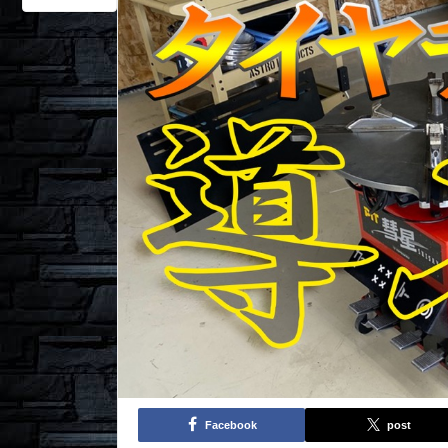
Facebook
post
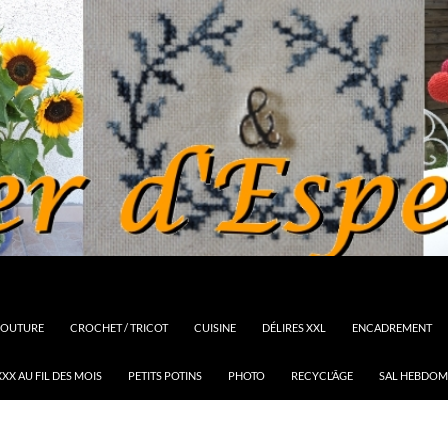
OUTURE
CROCHET / TRICOT
CUISINE
DÉLIRES XXL
ENCADREMENT
XX AU FIL DES MOIS
PETITS POTINS
PHOTO
RECYCL’ÂGE
SAL HEBDOM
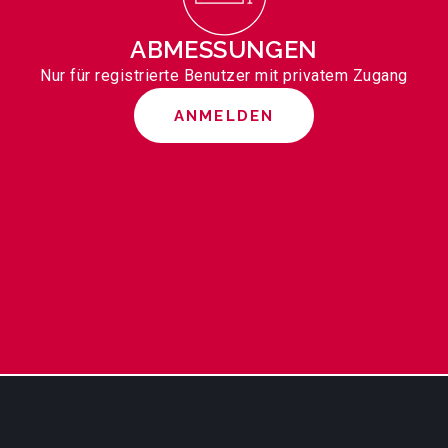
ABMESSUNGEN
Nur für registrierte Benutzer mit privatem Zugang
ANMELDEN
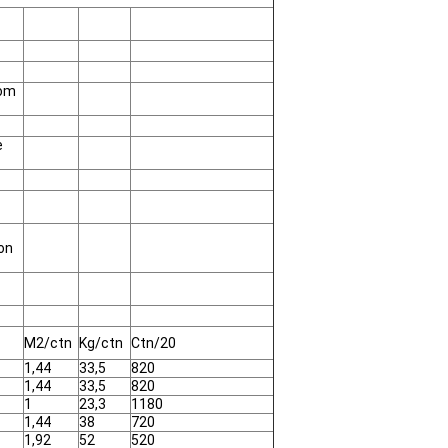
dom
e
ion
M2/ctn
Kg/ctn
Ctn/20
1,44
33,5
820
1,44
33,5
820
1
23,3
1180
1,44
38
720
1,92
52
520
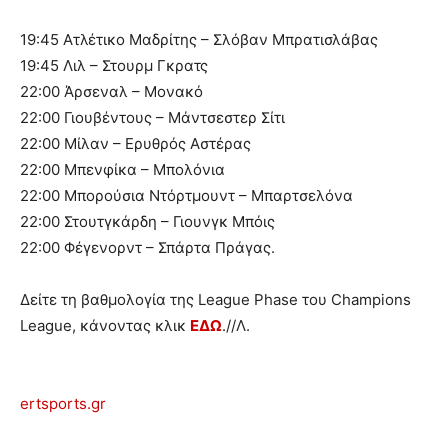
19:45 Ατλέτικο Μαδρίτης – Σλόβαν Μπρατισλάβας
19:45 Λιλ – Στουρμ Γκρατς
22:00 Άρσεναλ – Μονακό
22:00 Γιουβέντους – Μάντσεστερ Σίτι
22:00 Μίλαν – Ερυθρός Αστέρας
22:00 Μπενφίκα – Μπολόνια
22:00 Μπορούσια Ντόρτμουντ – Μπαρτσελόνα
22:00 Στουτγκάρδη – Γιουνγκ Μπόις
22:00 Φέγενορντ – Σπάρτα Πράγας.
Δείτε τη βαθμολογία της League Phase του Champions
League, κάνοντας κλικ
ΕΔΩ
.//Λ.
ertsports.gr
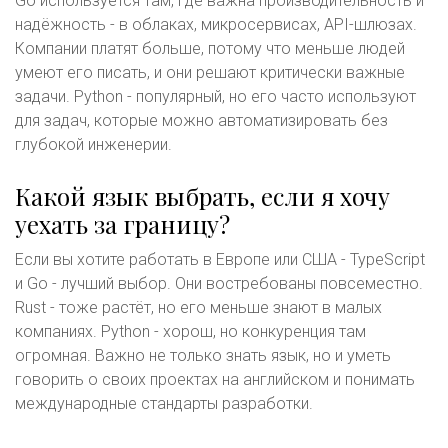
Go используется там, где важна производительность и
надёжность - в облаках, микросервисах, API-шлюзах.
Компании платят больше, потому что меньше людей
умеют его писать, и они решают критически важные
задачи. Python - популярный, но его часто используют
для задач, которые можно автоматизировать без
глубокой инженерии.
Какой язык выбрать, если я хочу
уехать за границу?
Если вы хотите работать в Европе или США - TypeScript
и Go - лучший выбор. Они востребованы повсеместно.
Rust - тоже растёт, но его меньше знают в малых
компаниях. Python - хорош, но конкуренция там
огромная. Важно не только знать язык, но и уметь
говорить о своих проектах на английском и понимать
международные стандарты разработки.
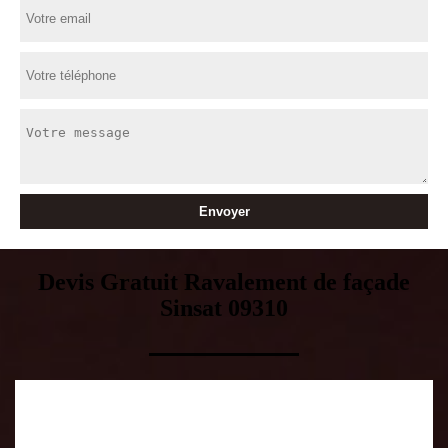
Devis Gratuit Ravalement de façade
Sinsat 09310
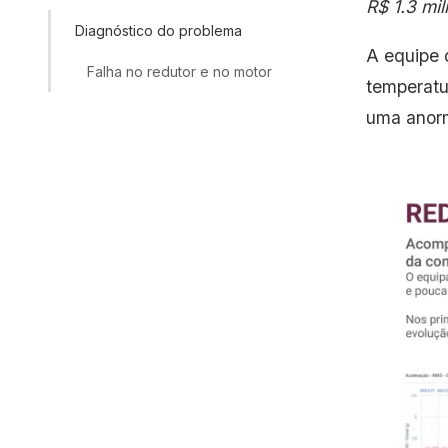
R$ 1.3 mi
Diagnóstico do problema
A equipe 
Falha no redutor e no motor
temperatu
uma anorm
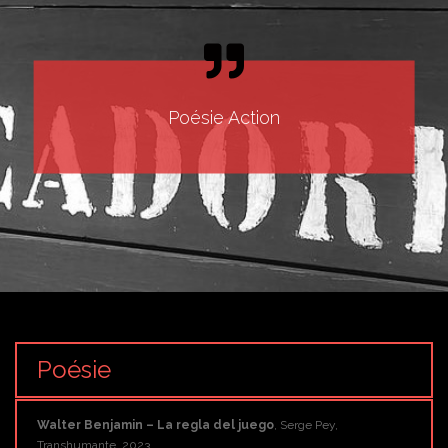
Poésie Action
Poésie
Walter Benjamin – La regla del juego
, Serge Pey,
Transhumante, 2023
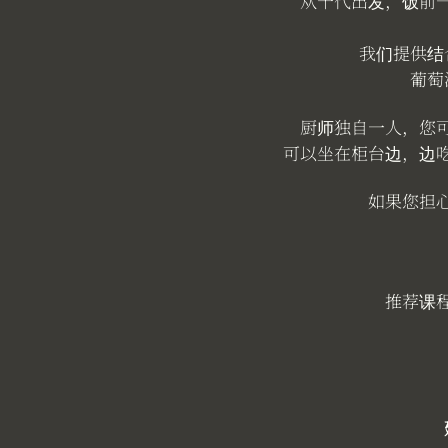
从千代出发，饭前一
我们提供结
葡萄
厨师独自一人，您
可以坐在柜台边，边
如果您担
推荐课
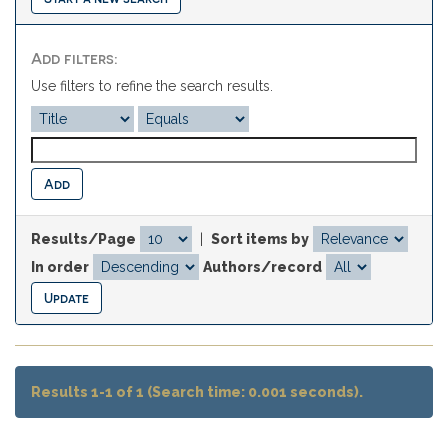
Add filters:
Use filters to refine the search results.
Results/Page
|
Sort items by
In order
Authors/record
Results 1-1 of 1 (Search time: 0.001 seconds).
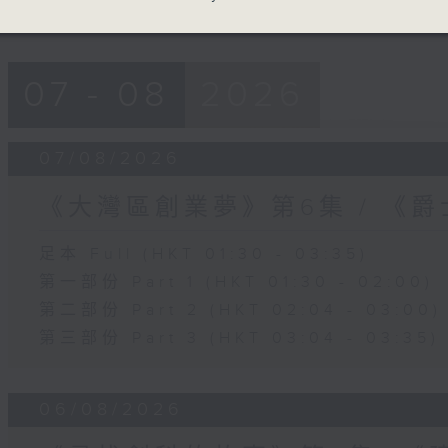
07 - 08
2026
07/08/2026
《大灣區創業夢》第6集 / 《
足本 Full (HKT 01:30 - 03:35)
第一部份 Part 1 (HKT 01:30 - 02:00)
第二部份 Part 2 (HKT 02:04 - 03:00)
第三部份 Part 3 (HKT 03:04 - 03:35)
06/08/2026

→ YOUR OBJECTIVE
When a line of the records has the word "меньше", pick it out and copy it.

→ COMPLETED TASK
Компании платят больше, потому что меньше людей
Rust - тоже растёт, но его меньше знают в малых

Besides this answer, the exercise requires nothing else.